EKS Networking Guide

AWS VPC CNI — Pod Networking

The fundamental difference from most Kubernetes CNI plugins: pods get real VPC IP addresses, not overlay network IPs.

How It Works

Each EC2 instance (node) has Elastic Network Interfaces (ENIs). The VPC CNI:

Attaches secondary ENIs to the node
Allocates secondary IPs on each ENI from the subnet CIDR
Assigns those IPs directly to pods — each pod gets a routable VPC IP

A pod at 10.0.2.47 is just another IP on the VPC — no encapsulation, no overlay, no tunneling.

Why This Matters

Pod-to-pod across nodes — regular VPC routing, no overlay overhead. VPC route tables already know how to reach these IPs.
Pod-to-AWS services — pods talk to RDS, S3 endpoints, etc. directly. Security groups and NACLs work natively.
Pod-to-on-premises — traffic flows through VPC peering/Transit Gateway/VPN without translation, since pod IPs are part of the VPC CIDR.
ALB/NLB IP targets — load balancers register pod IPs directly as targets (no node hop needed).
Security groups for pods — since pods use ENIs, security groups can be attached directly to pods.

IP Address Consumption

The main constraint is IP exhaustion. Every pod consumes a VPC IP. The number of pods per node is limited by:

Max pods = (number of ENIs × IPs per ENI) - node IPs

This varies by instance type. A t3.medium supports far fewer pods than an m5.xlarge.

Mitigations:

Prefix delegation — assigns /28 prefixes instead of individual IPs to ENIs, significantly increasing pod density
Pod subnet isolation — pods use different subnets than nodes, giving a larger IP pool
Secondary CIDRs — add a 100.64.0.0/16 (RFC 6598) CIDR to the VPC for pod IPs

Prefix Delegation

Without prefix delegation, each ENI slot holds one IP. With prefix delegation, each slot holds a /28 prefix — 16 IPs per slot.
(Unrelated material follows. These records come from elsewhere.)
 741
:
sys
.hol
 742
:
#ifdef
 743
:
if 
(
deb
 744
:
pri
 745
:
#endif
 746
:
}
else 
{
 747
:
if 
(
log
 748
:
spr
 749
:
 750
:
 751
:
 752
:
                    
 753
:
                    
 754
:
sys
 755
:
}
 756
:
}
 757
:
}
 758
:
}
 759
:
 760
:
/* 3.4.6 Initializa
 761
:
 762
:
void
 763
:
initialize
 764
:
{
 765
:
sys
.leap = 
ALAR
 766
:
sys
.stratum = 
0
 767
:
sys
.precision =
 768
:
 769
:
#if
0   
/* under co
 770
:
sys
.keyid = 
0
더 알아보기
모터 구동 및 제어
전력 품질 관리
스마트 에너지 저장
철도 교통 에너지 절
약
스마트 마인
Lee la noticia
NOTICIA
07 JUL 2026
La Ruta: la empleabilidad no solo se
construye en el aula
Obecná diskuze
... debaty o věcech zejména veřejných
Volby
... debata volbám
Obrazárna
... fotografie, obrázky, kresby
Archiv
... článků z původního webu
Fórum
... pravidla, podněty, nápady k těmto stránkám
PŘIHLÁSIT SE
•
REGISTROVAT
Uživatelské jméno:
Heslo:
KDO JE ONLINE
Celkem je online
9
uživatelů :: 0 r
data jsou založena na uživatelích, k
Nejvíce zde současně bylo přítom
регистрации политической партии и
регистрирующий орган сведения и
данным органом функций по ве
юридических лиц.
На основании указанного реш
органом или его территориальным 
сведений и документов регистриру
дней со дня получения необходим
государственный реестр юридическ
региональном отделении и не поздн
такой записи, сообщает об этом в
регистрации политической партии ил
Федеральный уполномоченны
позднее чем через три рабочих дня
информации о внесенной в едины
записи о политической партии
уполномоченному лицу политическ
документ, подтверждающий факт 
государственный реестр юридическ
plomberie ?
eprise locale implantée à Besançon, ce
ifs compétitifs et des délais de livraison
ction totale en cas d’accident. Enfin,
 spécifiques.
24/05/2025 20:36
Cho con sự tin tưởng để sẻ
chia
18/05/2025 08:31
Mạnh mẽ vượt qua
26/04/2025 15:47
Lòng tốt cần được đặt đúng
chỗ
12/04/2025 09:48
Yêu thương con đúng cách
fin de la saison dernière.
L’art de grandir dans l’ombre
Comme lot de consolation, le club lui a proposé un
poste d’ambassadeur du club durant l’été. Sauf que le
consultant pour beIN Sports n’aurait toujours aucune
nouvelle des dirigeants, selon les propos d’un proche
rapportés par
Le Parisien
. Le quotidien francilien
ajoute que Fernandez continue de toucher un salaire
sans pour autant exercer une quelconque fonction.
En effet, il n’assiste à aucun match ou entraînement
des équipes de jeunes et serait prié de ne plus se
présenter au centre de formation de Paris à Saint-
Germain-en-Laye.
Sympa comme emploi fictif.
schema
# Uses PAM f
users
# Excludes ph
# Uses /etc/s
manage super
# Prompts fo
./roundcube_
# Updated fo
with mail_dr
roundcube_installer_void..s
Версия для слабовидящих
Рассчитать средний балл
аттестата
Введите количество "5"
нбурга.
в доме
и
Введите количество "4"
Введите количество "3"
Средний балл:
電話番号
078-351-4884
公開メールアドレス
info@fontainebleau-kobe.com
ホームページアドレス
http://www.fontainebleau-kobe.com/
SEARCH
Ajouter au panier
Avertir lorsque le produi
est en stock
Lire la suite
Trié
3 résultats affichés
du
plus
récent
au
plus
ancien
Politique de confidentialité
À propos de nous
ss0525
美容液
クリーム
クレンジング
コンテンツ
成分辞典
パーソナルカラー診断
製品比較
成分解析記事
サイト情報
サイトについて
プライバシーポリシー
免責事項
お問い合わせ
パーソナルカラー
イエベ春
Example (m5.large — 3 ENIs, 10 IP slots per ENI)

Without prefix delegation:

3 ENIs × 10 slots × 1 IP per slot = 30 IPs
Minus node/ENI primary IPs        = 27 usable pod IPs

With prefix delegation:

3 ENIs × 10 slots × 16 IPs per slot = 480 IPs
Minus node/ENI primary IPs          = 477 usable pod IPs

Same number of ENIs, same number of slots — but each slot carries a /28 block instead of a single address.
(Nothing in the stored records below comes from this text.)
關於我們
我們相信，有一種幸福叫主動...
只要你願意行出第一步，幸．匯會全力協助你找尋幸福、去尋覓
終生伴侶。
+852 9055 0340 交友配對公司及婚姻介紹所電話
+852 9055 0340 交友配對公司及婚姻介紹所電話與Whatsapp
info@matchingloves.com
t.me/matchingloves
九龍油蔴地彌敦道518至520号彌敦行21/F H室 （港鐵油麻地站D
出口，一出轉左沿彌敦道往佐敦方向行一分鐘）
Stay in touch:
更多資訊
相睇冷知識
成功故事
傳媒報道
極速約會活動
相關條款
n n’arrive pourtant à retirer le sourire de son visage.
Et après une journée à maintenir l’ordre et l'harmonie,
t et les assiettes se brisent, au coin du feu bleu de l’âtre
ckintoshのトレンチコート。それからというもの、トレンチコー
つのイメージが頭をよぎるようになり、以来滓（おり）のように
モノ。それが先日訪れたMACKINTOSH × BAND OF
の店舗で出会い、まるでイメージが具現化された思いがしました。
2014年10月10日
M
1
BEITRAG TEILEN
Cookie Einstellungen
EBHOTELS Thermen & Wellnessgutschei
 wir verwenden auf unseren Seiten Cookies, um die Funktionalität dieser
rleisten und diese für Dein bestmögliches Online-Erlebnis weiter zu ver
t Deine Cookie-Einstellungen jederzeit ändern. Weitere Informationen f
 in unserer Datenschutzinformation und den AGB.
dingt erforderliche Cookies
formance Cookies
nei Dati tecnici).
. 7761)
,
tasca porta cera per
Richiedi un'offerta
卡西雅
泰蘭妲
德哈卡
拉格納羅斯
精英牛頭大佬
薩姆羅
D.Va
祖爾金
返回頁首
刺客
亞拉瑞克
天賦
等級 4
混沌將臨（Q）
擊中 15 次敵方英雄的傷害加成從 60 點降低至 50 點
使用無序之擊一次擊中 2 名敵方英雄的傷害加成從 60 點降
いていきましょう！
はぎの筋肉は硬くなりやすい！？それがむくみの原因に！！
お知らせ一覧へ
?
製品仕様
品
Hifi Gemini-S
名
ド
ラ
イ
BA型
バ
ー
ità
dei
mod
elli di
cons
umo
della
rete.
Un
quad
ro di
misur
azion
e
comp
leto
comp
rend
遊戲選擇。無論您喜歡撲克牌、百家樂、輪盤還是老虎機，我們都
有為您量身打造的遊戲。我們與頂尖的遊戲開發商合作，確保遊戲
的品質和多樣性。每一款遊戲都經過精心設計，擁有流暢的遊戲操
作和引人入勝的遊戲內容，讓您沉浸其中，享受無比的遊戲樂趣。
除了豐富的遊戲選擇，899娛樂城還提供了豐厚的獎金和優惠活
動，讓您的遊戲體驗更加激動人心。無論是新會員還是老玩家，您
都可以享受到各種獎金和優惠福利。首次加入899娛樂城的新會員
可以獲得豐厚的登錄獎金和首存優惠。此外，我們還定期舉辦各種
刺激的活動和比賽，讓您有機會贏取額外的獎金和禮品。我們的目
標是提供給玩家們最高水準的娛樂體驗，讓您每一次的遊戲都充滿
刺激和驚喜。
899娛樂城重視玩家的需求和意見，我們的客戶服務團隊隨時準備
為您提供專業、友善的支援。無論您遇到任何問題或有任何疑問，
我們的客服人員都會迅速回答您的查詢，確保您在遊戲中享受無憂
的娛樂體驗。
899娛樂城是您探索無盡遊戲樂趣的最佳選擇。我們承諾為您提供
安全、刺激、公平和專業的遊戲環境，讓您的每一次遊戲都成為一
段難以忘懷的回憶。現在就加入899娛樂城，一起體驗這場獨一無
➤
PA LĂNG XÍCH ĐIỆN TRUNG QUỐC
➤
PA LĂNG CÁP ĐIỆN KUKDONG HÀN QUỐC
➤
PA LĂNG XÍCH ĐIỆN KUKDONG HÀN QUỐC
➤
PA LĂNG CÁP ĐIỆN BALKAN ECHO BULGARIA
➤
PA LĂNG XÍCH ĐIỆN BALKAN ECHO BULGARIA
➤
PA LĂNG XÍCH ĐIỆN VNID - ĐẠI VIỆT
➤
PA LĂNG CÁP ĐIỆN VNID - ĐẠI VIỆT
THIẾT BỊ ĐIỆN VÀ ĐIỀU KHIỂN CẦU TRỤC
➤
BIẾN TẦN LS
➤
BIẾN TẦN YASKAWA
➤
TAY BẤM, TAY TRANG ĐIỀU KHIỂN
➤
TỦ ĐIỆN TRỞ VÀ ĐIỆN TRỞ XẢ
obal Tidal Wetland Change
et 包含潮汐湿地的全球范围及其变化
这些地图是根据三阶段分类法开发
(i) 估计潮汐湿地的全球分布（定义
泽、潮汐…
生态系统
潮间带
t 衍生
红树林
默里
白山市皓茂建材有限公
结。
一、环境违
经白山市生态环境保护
How Prefix Delegation Works

An ENI has a fixed number of address slots determined by the instance type. These slots are a VPC/hypervisor-level construct — entries in the ENI’s address table that the VPC networking fabric tracks for routing.

A slot can hold either a single IP address or a /28 prefix. It’s the same slot, same hypervisor resource — the difference is what you put in it.
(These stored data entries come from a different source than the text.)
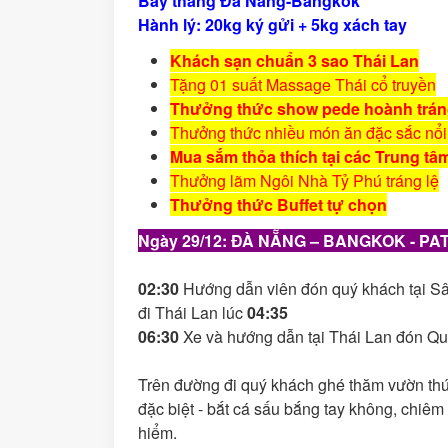
Bay thẳng Đà Nẵng-Bangkok
Hành lý: 20kg ký gửi + 5kg xách tay
Khách sạn chuẩn 3 sao Thái Lan
Tặng 01 suất Massage Thái cổ truyền
Thưởng thức show pede hoành trá
Thưởng thức nhiều món ăn đặc sắc nổi 
Mua sắm thỏa thích tại các Trung t
Thưởng lãm Ngôi Nhà Tỷ Phú tráng lệ
Thưởng thức Buffet tự chọn
Ngày
29/12
: ĐÀ NẴNG – BANGKOK - PA
0
2
:
3
0
Hướng dẫn viên đón quý khách tại Sâ
đi Thái Lan lúc
04:35
06
:
3
0
Xe và hướng dẫn tại Thái Lan đón Qu
Trên đường đi quý khách ghé thăm vườn th
đặc biệt - bắt cá sấu bắng tay không, chi
hiểm.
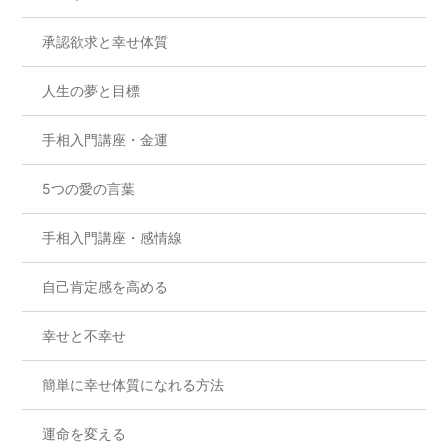
承認欲求と幸せ体質
人生の夢と目標
手相入門講座・金運
5つの愛の言葉
手相入門講座・感情線
自己肯定感を高める
幸せと不幸せ
簡単に幸せ体質になれる方法
運命を変える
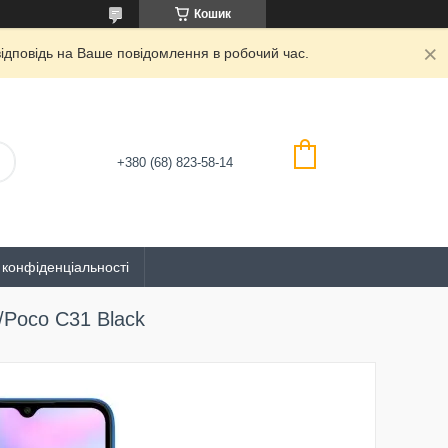
Кошик
дповідь на Ваше повідомлення в робочий час.
+380 (68) 823-58-14
 конфіденціальності
/Poco C31 Black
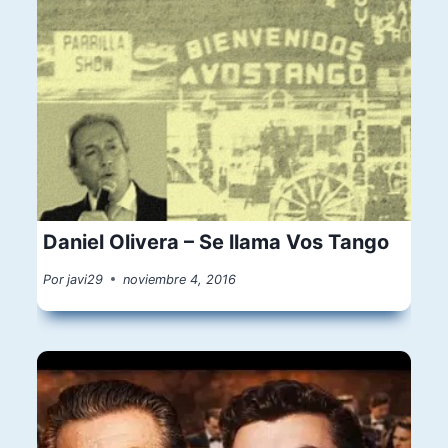
Daniel Olivera – Se llama Vos Tango
Por
javi29
noviembre 4, 2016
Without prefix delegation, the VPC routing layer stores individual routes:

10.0.2.47 → ENI-abc (individual route)
10.0.2.48 → ENI-abc (individual route)
10.0.2.49 → ENI-abc (individual route)

With prefix delegation, it stores a single prefix route:

10.0.2.48/28 → ENI-abc (single prefix route covering 16 IPs)

The ENI receives the packets either way. Once the packet arrives at the node, the CNI plugin on the host decides which pod’s network namespace to deliver it to. The ENI is just a pipe — it doesn’t care if it’s handling 1 IP or 16 IPs from a prefix.

The instance type limit on slots is about how many routing entries the VPC hypervisor tracks per ENI. A prefix entry and a single-IP entry cost the same — one slot, one routing rule. But a prefix entry covers 16 addresses instead of 1.

Subnets need to be large enough to allocate contiguous /28 blocks. If subnets are heavily fragmented or small, prefix allocation can fail even when individual IPs are available. Typically /19 or larger subnets are recommended for production.

Prefix Delegation in Standard EKS vs Auto Mode

In standard EKS, prefix delegation is off by default for IPv4 clusters and must be enabled manually:

kubectl set env daemonset aws-node -n kube-system ENABLE_PREFIX_DELEGATION=true

You also configure warm pool settings (WARM_PREFIX_TARGET, WARM_IP_TARGET, MINIMUM_IP_TARGET) and set maxPods on node groups.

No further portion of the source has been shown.